Because this is such a strange mix of tenses in English, it's hard to know if in Italian it means -as duo's english translation does- we will understand what she has already said, rather than what she is or will say. Is this combibation a standard combo in Italian


Yes, that's the meaning... she has said something (in the past), and you will understand it later (in the future)... sometimes people may say thing that are not immediately clear but they are clear only later on. Or maybe you are just going to watch a video of somebody who has said something, and you are saying that when you watch it you are going to understand her words.

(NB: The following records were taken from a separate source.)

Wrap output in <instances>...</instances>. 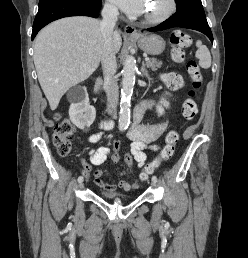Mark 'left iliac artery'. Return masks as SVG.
I'll list each match as a JSON object with an SVG mask.
<instances>
[{
    "label": "left iliac artery",
    "instance_id": "44dca946",
    "mask_svg": "<svg viewBox=\"0 0 248 258\" xmlns=\"http://www.w3.org/2000/svg\"><path fill=\"white\" fill-rule=\"evenodd\" d=\"M152 181L157 182V177L156 176H152Z\"/></svg>",
    "mask_w": 248,
    "mask_h": 258
}]
</instances>
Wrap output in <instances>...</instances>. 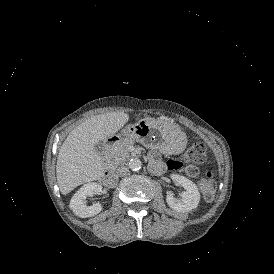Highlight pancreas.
<instances>
[{"instance_id": "cf45deb5", "label": "pancreas", "mask_w": 274, "mask_h": 274, "mask_svg": "<svg viewBox=\"0 0 274 274\" xmlns=\"http://www.w3.org/2000/svg\"><path fill=\"white\" fill-rule=\"evenodd\" d=\"M132 144L130 138H125L120 141H116L114 146L106 148L104 155L115 168L121 164H125L129 158L128 147Z\"/></svg>"}]
</instances>
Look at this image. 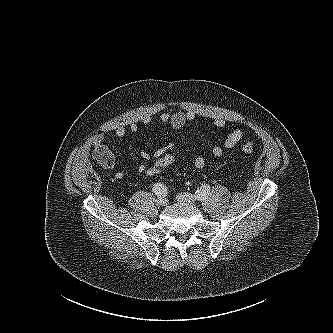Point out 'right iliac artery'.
Here are the masks:
<instances>
[{"instance_id": "82829eb1", "label": "right iliac artery", "mask_w": 333, "mask_h": 333, "mask_svg": "<svg viewBox=\"0 0 333 333\" xmlns=\"http://www.w3.org/2000/svg\"><path fill=\"white\" fill-rule=\"evenodd\" d=\"M153 192L159 196H166L168 194L167 188L162 183H156L153 187Z\"/></svg>"}]
</instances>
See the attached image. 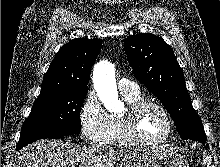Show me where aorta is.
I'll use <instances>...</instances> for the list:
<instances>
[{"label": "aorta", "instance_id": "1", "mask_svg": "<svg viewBox=\"0 0 220 167\" xmlns=\"http://www.w3.org/2000/svg\"><path fill=\"white\" fill-rule=\"evenodd\" d=\"M93 83L99 99L111 112L123 108L118 97L114 66L108 61L99 62L93 71Z\"/></svg>", "mask_w": 220, "mask_h": 167}]
</instances>
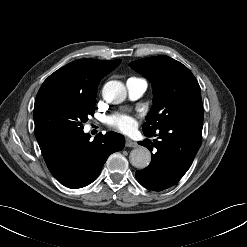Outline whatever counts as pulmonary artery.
I'll list each match as a JSON object with an SVG mask.
<instances>
[{"label": "pulmonary artery", "instance_id": "obj_1", "mask_svg": "<svg viewBox=\"0 0 247 247\" xmlns=\"http://www.w3.org/2000/svg\"><path fill=\"white\" fill-rule=\"evenodd\" d=\"M128 96L131 100L139 99L147 89V82L141 78H129L126 82Z\"/></svg>", "mask_w": 247, "mask_h": 247}]
</instances>
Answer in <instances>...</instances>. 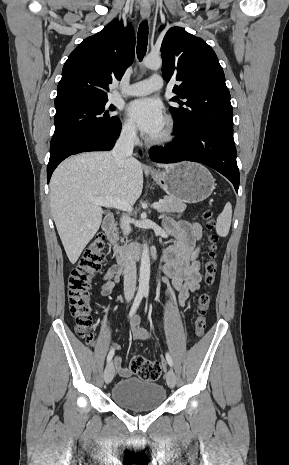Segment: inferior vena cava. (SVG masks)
Returning <instances> with one entry per match:
<instances>
[{
    "label": "inferior vena cava",
    "mask_w": 289,
    "mask_h": 465,
    "mask_svg": "<svg viewBox=\"0 0 289 465\" xmlns=\"http://www.w3.org/2000/svg\"><path fill=\"white\" fill-rule=\"evenodd\" d=\"M136 130L134 127L124 129L112 150V155L117 163L121 164L126 159L131 158L133 154L134 143L136 140ZM121 228L124 234L128 235L130 232V218L126 215L121 218ZM137 270L136 263L130 251L125 254L124 265V294L127 300L134 297L136 290Z\"/></svg>",
    "instance_id": "602c4592"
}]
</instances>
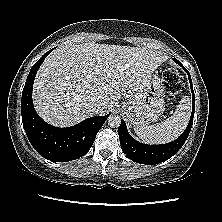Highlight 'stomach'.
Wrapping results in <instances>:
<instances>
[{
  "label": "stomach",
  "instance_id": "0dacf381",
  "mask_svg": "<svg viewBox=\"0 0 222 222\" xmlns=\"http://www.w3.org/2000/svg\"><path fill=\"white\" fill-rule=\"evenodd\" d=\"M164 89L157 74H151L142 89L125 105V113L134 126L156 121L164 111Z\"/></svg>",
  "mask_w": 222,
  "mask_h": 222
}]
</instances>
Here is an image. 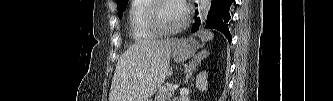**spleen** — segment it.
I'll use <instances>...</instances> for the list:
<instances>
[{"mask_svg": "<svg viewBox=\"0 0 333 101\" xmlns=\"http://www.w3.org/2000/svg\"><path fill=\"white\" fill-rule=\"evenodd\" d=\"M200 36L203 40H211L214 37L213 33L207 31L200 33Z\"/></svg>", "mask_w": 333, "mask_h": 101, "instance_id": "spleen-1", "label": "spleen"}]
</instances>
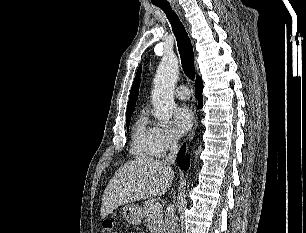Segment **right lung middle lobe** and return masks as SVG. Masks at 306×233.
Masks as SVG:
<instances>
[{"label":"right lung middle lobe","mask_w":306,"mask_h":233,"mask_svg":"<svg viewBox=\"0 0 306 233\" xmlns=\"http://www.w3.org/2000/svg\"><path fill=\"white\" fill-rule=\"evenodd\" d=\"M130 118H131V114L126 115V126H127V130H128V128H129Z\"/></svg>","instance_id":"obj_1"}]
</instances>
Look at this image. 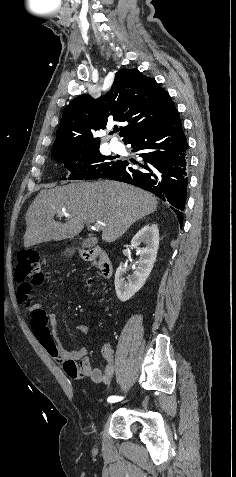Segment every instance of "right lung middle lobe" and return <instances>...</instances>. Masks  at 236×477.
Segmentation results:
<instances>
[{
	"instance_id": "dd1d6c3e",
	"label": "right lung middle lobe",
	"mask_w": 236,
	"mask_h": 477,
	"mask_svg": "<svg viewBox=\"0 0 236 477\" xmlns=\"http://www.w3.org/2000/svg\"><path fill=\"white\" fill-rule=\"evenodd\" d=\"M53 155L71 171V180L106 177L120 163L119 160L108 162L111 157L102 155L99 146H88L77 151L58 152Z\"/></svg>"
}]
</instances>
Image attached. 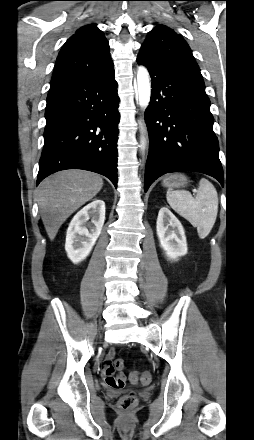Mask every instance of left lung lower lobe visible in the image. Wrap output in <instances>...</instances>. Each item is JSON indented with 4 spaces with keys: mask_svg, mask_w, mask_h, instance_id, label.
Wrapping results in <instances>:
<instances>
[{
    "mask_svg": "<svg viewBox=\"0 0 254 440\" xmlns=\"http://www.w3.org/2000/svg\"><path fill=\"white\" fill-rule=\"evenodd\" d=\"M152 79L151 101L145 112L150 147L144 191L161 175L197 171L223 185L218 139L204 85L183 70L152 58L137 57Z\"/></svg>",
    "mask_w": 254,
    "mask_h": 440,
    "instance_id": "obj_1",
    "label": "left lung lower lobe"
}]
</instances>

this is a case of direction--from english to italian or from italian to english. the english version of this sentence does mean she has already said it, but it can mean that she will have said it (in the future) before we hear it. i don't know if this usage would be correct if the sentence originates in italian. you might have to say "capriremo cosa lei avra (accented) detto." --future perfect


"We will understand what she has said" should be accepted but isn't.


Accepted Oct 2018.


Accepted 11-01-2020


This is a VERY strange sentence!


"We will understand what she said" - should be accepted but isn't


"Will we understand what she said?" - not accepted. Why?


Because it's not a question.


"We will make out what she said" is a better translation and less confusing for learners.


Only way I can make sense of this weird sentence is if it's based on reading something in the future that someone had written in the past.